JWMoore, (2001). Testing, testing, J. Chem. Educ. 78(7): 855

O outro, um comentário (de facto, a referência incluida no excerto anterior), sugere que se faça uma análise do curriculo do curso para perceber melhor qual a ordem das matérias e o conteúdo das disciplinas que mais se adequam à formação prentendida para os estudantes. Um excerto do texto mostra uma razão eminentemente prática da alteração que o autor sugere:

[...]
Organic [Chemistry] offers a great context for many of the topics of general chemistry. Topics like kinetics, equilibrium, hybridization, etc., can be introduced, not because we have reached Chapter 5, but because we need them in order to understand something, and we will then proceed to use them over and over.
[...]

IDReingold, (2001). Bioorganic First: A New Model for the College Chemistry Curriculum, J. Chem. Educ. 78(7): 869 (a partir da página do autor, já que a referência directa requer uma assinatura "online" da revista).

Nota: publicada simultaneamente no Que Universidade?

março 12, 2005

A força da curiosidade

Um belo excerto de Stephen Jay Gould sobre a curiosidade como força por detrás da evolução das ideias na espécie humana. Ser de ciências não se deve desligar de ter uma cultura mais ampla. A poesia da ciência deve muito a essa capacidade para a fascinação, separada de qualquer objectivo de aplicação.

[...]
I recognize this functional need to know, and I surely honor it as a driving force in human history. But when Paleolithic Og looked out of his cave and up at the heavens — and asked why the moon had phases, not because he could use the information to boost his success in gathering shellfish at the nearby shore, but because he sensed, however dimly, that something we might call recurrent order, and regard as beautiful for this reason alone, must lie behind the overt pattern — so did humanity as well.
[...]

SJGould (1997).
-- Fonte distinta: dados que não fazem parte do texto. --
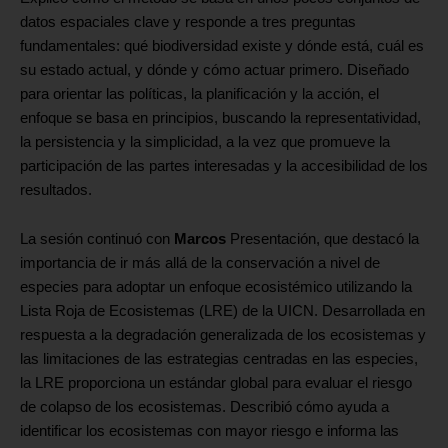
datos espaciales clave y responde a tres preguntas
fundamentales: qué biodiversidad existe y dónde está, cuál es
su estado actual, y dónde y cómo actuar primero. Diseñado
para orientar las políticas, la planificación y la acción, el
enfoque se basa en principios, buscando la representatividad,
la persistencia y la simplicidad, a la vez que promueve la
participación de las partes interesadas y la accesibilidad de los
resultados.
La sesión continuó con
Marcos
Presentación, que destacó la
importancia de ir más allá de la conservación a nivel de
especies para adoptar un enfoque ecosistémico utilizando la
Lista Roja de Ecosistemas (LRE) de la UICN. Desarrollada en
respuesta a la degradación generalizada de los ecosistemas y
las limitaciones de las estrategias centradas en las especies,
la LRE proporciona un estándar global para evaluar el riesgo
de colapso de los ecosistemas. Describió cómo ayuda a
identificar los ecosistemas con mayor riesgo e informa las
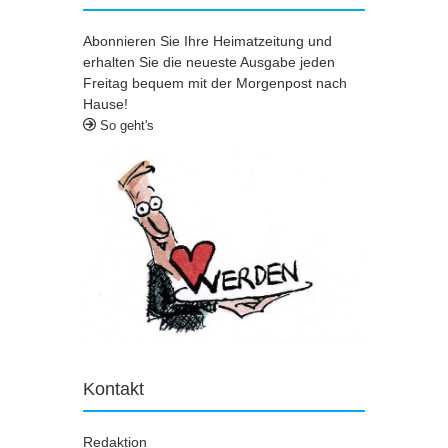
Abonnieren Sie Ihre Heimatzeitung und
erhalten Sie die neueste Ausgabe jeden
Freitag bequem mit der Morgenpost nach
Hause!
So geht's
Kontakt
Redaktion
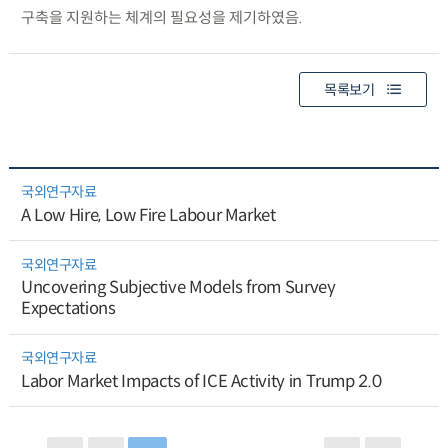
구축을 지원하는 체계의 필요성을 제기하였음.
목록보기
국외연구자료
A Low Hire, Low Fire Labour Market
국외연구자료
Uncovering Subjective Models from Survey
Expectations
국외연구자료
Labor Market Impacts of ICE Activity in Trump 2.0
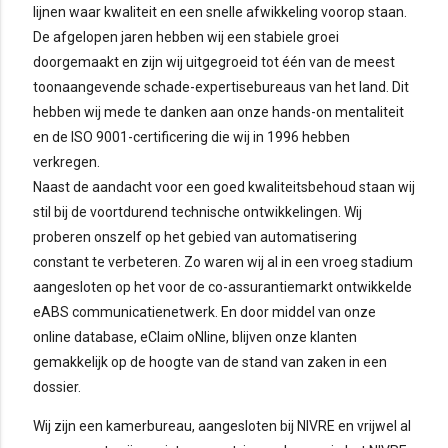
lijnen waar kwaliteit en een snelle afwikkeling voorop staan.
De afgelopen jaren hebben wij een stabiele groei
doorgemaakt en zijn wij uitgegroeid tot één van de meest
toonaangevende schade-expertisebureaus van het land. Dit
hebben wij mede te danken aan onze hands-on mentaliteit
en de ISO 9001-certificering die wij in 1996 hebben
verkregen.
Naast de aandacht voor een goed kwaliteitsbehoud staan wij
stil bij de voortdurend technische ontwikkelingen. Wij
proberen onszelf op het gebied van automatisering
constant te verbeteren. Zo waren wij al in een vroeg stadium
aangesloten op het voor de co-assurantiemarkt ontwikkelde
eABS communicatienetwerk. En door middel van onze
online database, eClaim oNline, blijven onze klanten
gemakkelijk op de hoogte van de stand van zaken in een
dossier.
Wij zijn een kamerbureau, aangesloten bij NIVRE en vrijwel al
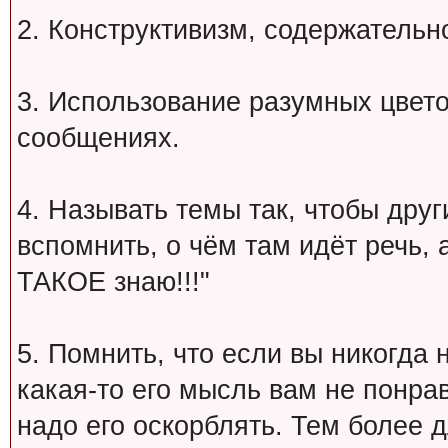
2. Конструктивизм, содержательн
3. Использование разумных цвет
сообщениях.
4. Называть темы так, чтобы друг
вспомнить, о чём там идёт речь, а 
ТАКОЕ знаю!!!"
5. Помнить, что если вы никогда 
какая-то его мысль вам не понрав
надо его оскорблять. Тем более 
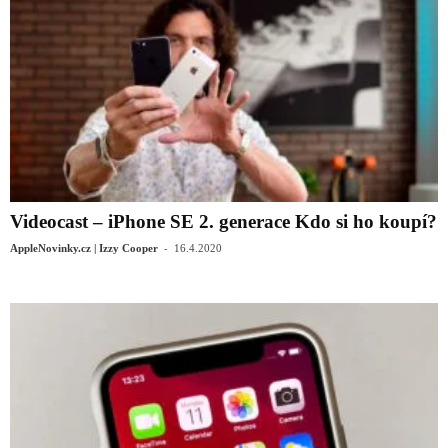
Videocast – iPhone SE 2. generace Kdo si ho koupí?
-
AppleNovinky.cz | Izzy Cooper
16.4.2020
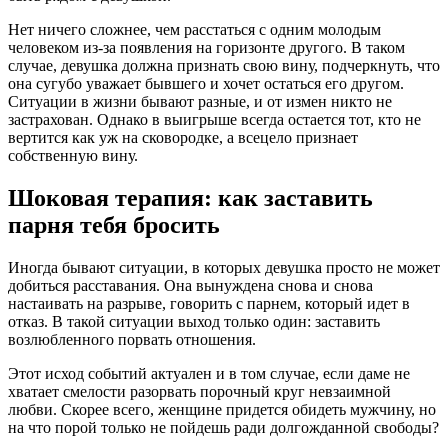
Нет ничего сложнее, чем расстаться с одним молодым
человеком из-за появления на горизонте другого. В таком
случае, девушка должна признать свою вину, подчеркнуть, что
она сугубо уважает бывшего и хочет остаться его другом.
Ситуации в жизни бывают разные, и от измен никто не
застрахован. Однако в выигрыше всегда остается тот, кто не
вертится как уж на сковородке, а всецело признает
собственную вину.
Шоковая терапия: как заставить
парня тебя бросить
Иногда бывают ситуации, в которых девушка просто не может
добиться расставания. Она вынуждена снова и снова
настаивать на разрыве, говорить с парнем, который идет в
отказ. В такой ситуации выход только один: заставить
возлюбленного порвать отношения.
Этот исход событий актуален и в том случае, если даме не
хватает смелости разорвать порочный круг невзаимной
любви. Скорее всего, женщине придется обидеть мужчину, но
на что порой только не пойдешь ради долгожданной свободы?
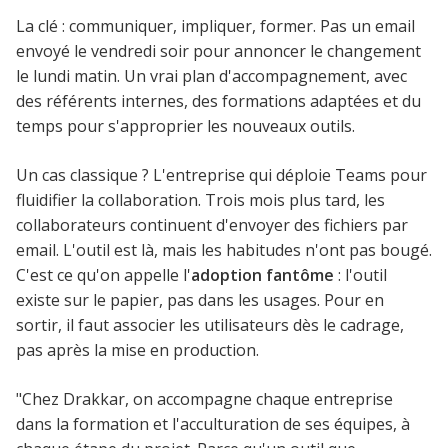
La clé : communiquer, impliquer, former. Pas un email
envoyé le vendredi soir pour annoncer le changement
le lundi matin. Un vrai plan d'accompagnement, avec
des référents internes, des formations adaptées et du
temps pour s'approprier les nouveaux outils.
Un cas classique ? L'entreprise qui déploie Teams pour
fluidifier la collaboration. Trois mois plus tard, les
collaborateurs continuent d'envoyer des fichiers par
email. L'outil est là, mais les habitudes n'ont pas bougé.
C'est ce qu'on appelle l'
adoption fantôme
: l'outil
existe sur le papier, pas dans les usages. Pour en
sortir, il faut associer les utilisateurs dès le cadrage,
pas après la mise en production.
"Chez Drakkar, on accompagne chaque entreprise
dans la formation et l'acculturation de ses équipes, à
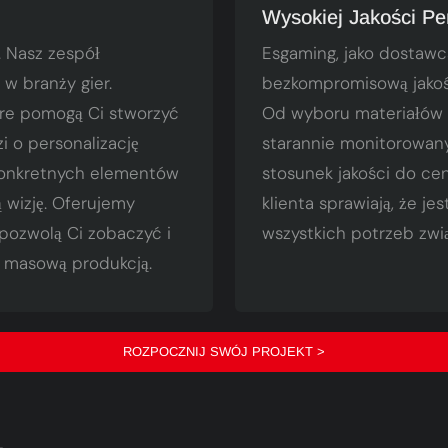
Wysokiej Jakości Pe
 Nasz zespół
Esgaming, jako dostaw
w branży gier.
bezkompromisową jakość
tóre pomogą Ci stworzyć
Od wyboru materiałów p
i o personalizację
starannie monitorowany
 konkretnych elementów
stosunek jakości do ce
wizję. Oferujemy
klienta sprawiają, że 
 pozwolą Ci zobaczyć i
wszystkich potrzeb zw
 masową produkcją.
ROZPOCZNIJ SWÓJ PROJEKT >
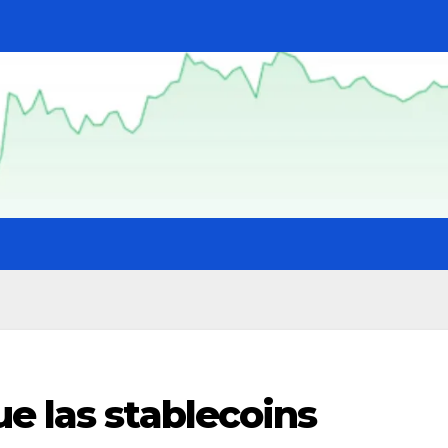
e las stablecoins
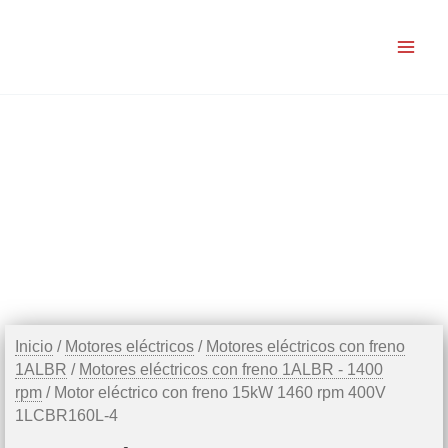
Ir
al
contenido
Inicio
/
Motores eléctricos
/
Motores eléctricos con freno
1ALBR
/
Motores eléctricos con freno 1ALBR - 1400
rpm
/ Motor eléctrico con freno 15kW 1460 rpm 400V
1LCBR160L-4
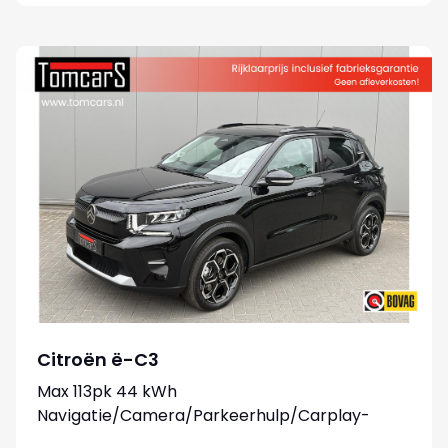
Citroën ë-C3
Max 113pk 44 kWh
Navigatie/Camera/Parkeerhulp/Carplay-
android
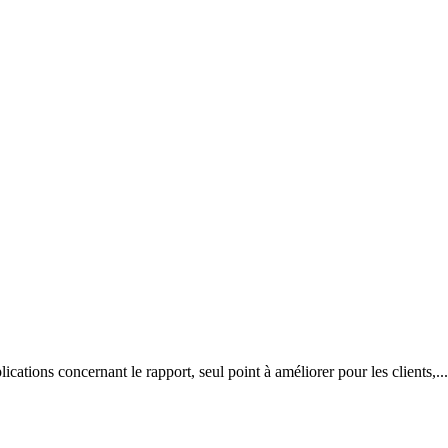
ications concernant le rapport, seul point à améliorer pour les clients,...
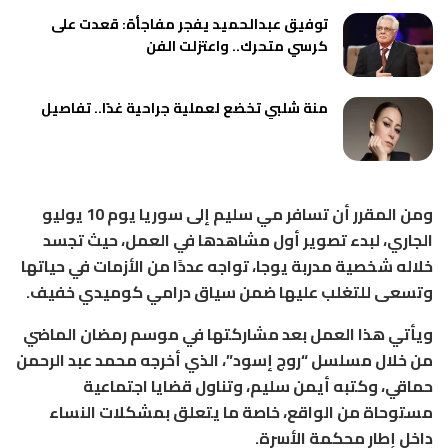
توفيق عبدالحميد يفجر مفاجأة: قعدت على
كرسي متحرك.. واعتزلت الفن
منة شلبي تخضع لعملية جراحية غدًا.. تفاصيل
ومن المقرر أن تسافر مي سليم إلى سوريا يوم 10 يوليو
الجاري، لبدء تصوير أول مشاهدها في العمل، حيث تجسد
خلاله شخصية مدربة يوجا، تواجه عددًا من الأزمات في حياتها
وتسعى للتغلب عليها ضمن سياق درامي كوميدي خفيف.
ويأتي هذا العمل بعد مشاركتها في موسم رمضان الماضي
من خلال مسلسل “روج إسود”، الذي أخرجه محمد عبد الرحمن
حماقي، وكتبه أيمن سليم، وتناول قضايا اجتماعية
مستوحاة من الواقع، خاصة ما يتعلق بمشكلات النساء
داخل إطار محكمة الأسرة.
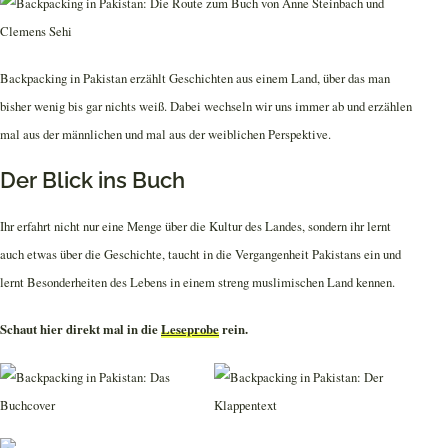
Backpacking in Pakistan erzählt Geschichten aus einem Land, über das man
bisher wenig bis gar nichts weiß. Dabei wechseln wir uns immer ab und erzählen
mal aus der männlichen und mal aus der weiblichen Perspektive.
Der Blick ins Buch
Ihr erfahrt nicht nur eine Menge über die Kultur des Landes, sondern ihr lernt
auch etwas über die Geschichte, taucht in die Vergangenheit Pakistans ein und
lernt Besonderheiten des Lebens in einem streng muslimischen Land kennen.
Schaut hier direkt mal in die
Leseprobe
rein.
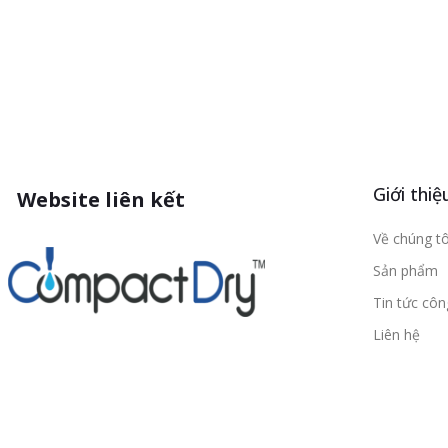
Giới thiệ
Website liên kết
Về chúng tô
Sản phẩm
Tin tức cô
Liên hệ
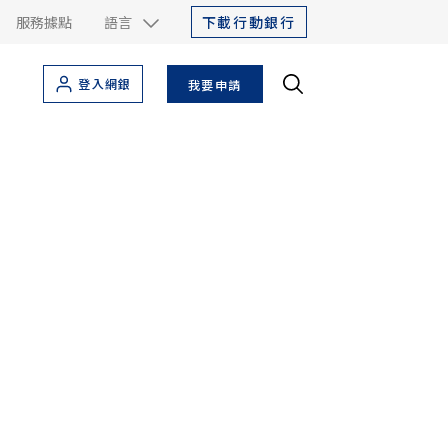
下載行動銀行
服務據點
語言
登入網銀
我要申請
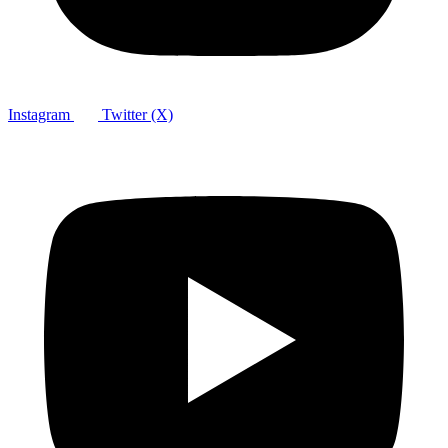
Instagram
Twitter (X)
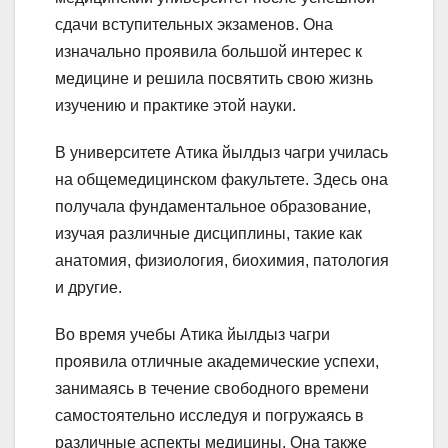
сдачи вступительных экзаменов. Она
изначально проявила большой интерес к
медицине и решила посвятить свою жизнь
изучению и практике этой науки.
В университете Атика йылдыз чагри училась
на общемедицинском факультете. Здесь она
получала фундаментальное образование,
изучая различные дисциплины, такие как
анатомия, физиология, биохимия, патология
и другие.
Во время учебы Атика йылдыз чагри
проявила отличные академические успехи,
занимаясь в течение свободного времени
самостоятельно исследуя и погружаясь в
различные аспекты медицины. Она также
In: Questioning the millennium. A rationalist's guide to a precisely arbitrary countdown, Harmony Books, New York, p. 157.

março 10, 2005

Recursos educativos (KEGG)

Já conhecem a KEGG (Kyoto Encyclopedia of Genes and Genomes) e os seus excelentes mapas metabólicos?

março 04, 2005

Humor em sítios improváveis

Por vezes, os autores científicos escrevem coisas inesperadas no meio dos seus textos científicos, dando-nos assim uma indicação da presença da pessoa por detrás do cientista. Um exemplo pode ser encontrado nas páginas 2-3 da quarta edição do "Lehninger Principles of Biochemistry":

[...] The range of habitats in which organisms live, from hot springs to Artic tundra, from animal intestines to college dormitories, is matched by a corresponding wide range of specific biochemical adaptations, achieved within a common chemical framework. [...]

Confesso não estar bem a ver quais serão as adaptações bioquímicas específicas à vida em residências universitárias, mas acho graça à referência, eventualmente dirigida à audiência universitária norte-americana. Alguma sugestão da parte da audiência portuguesa?

março 01, 2005

Visão geral do metabolismo

Uma sugestão para os alunos que estão neste momento a iniciar o estudo de Bioquímica II: um artigo sobre o ciclo energético nos animais, proveniente da Encyclopedia of Life Sciences (acesso livre da rede da Universidade de Coimbra). Dá uma visão geral do armazenamento, mobilização, transporte e utilização dos combustíveis metabólicos para produção de ATP.

Energy Cycle in Vertebrates

A recomendação tem uma razão de ser: eu acho que, muitas vezes, o entendimento dos factos isolados que constituem a matéria de uma disciplina deste tipo só é possível (e só é compreensível) quando se tem uma visão global do funcionamento do organismo.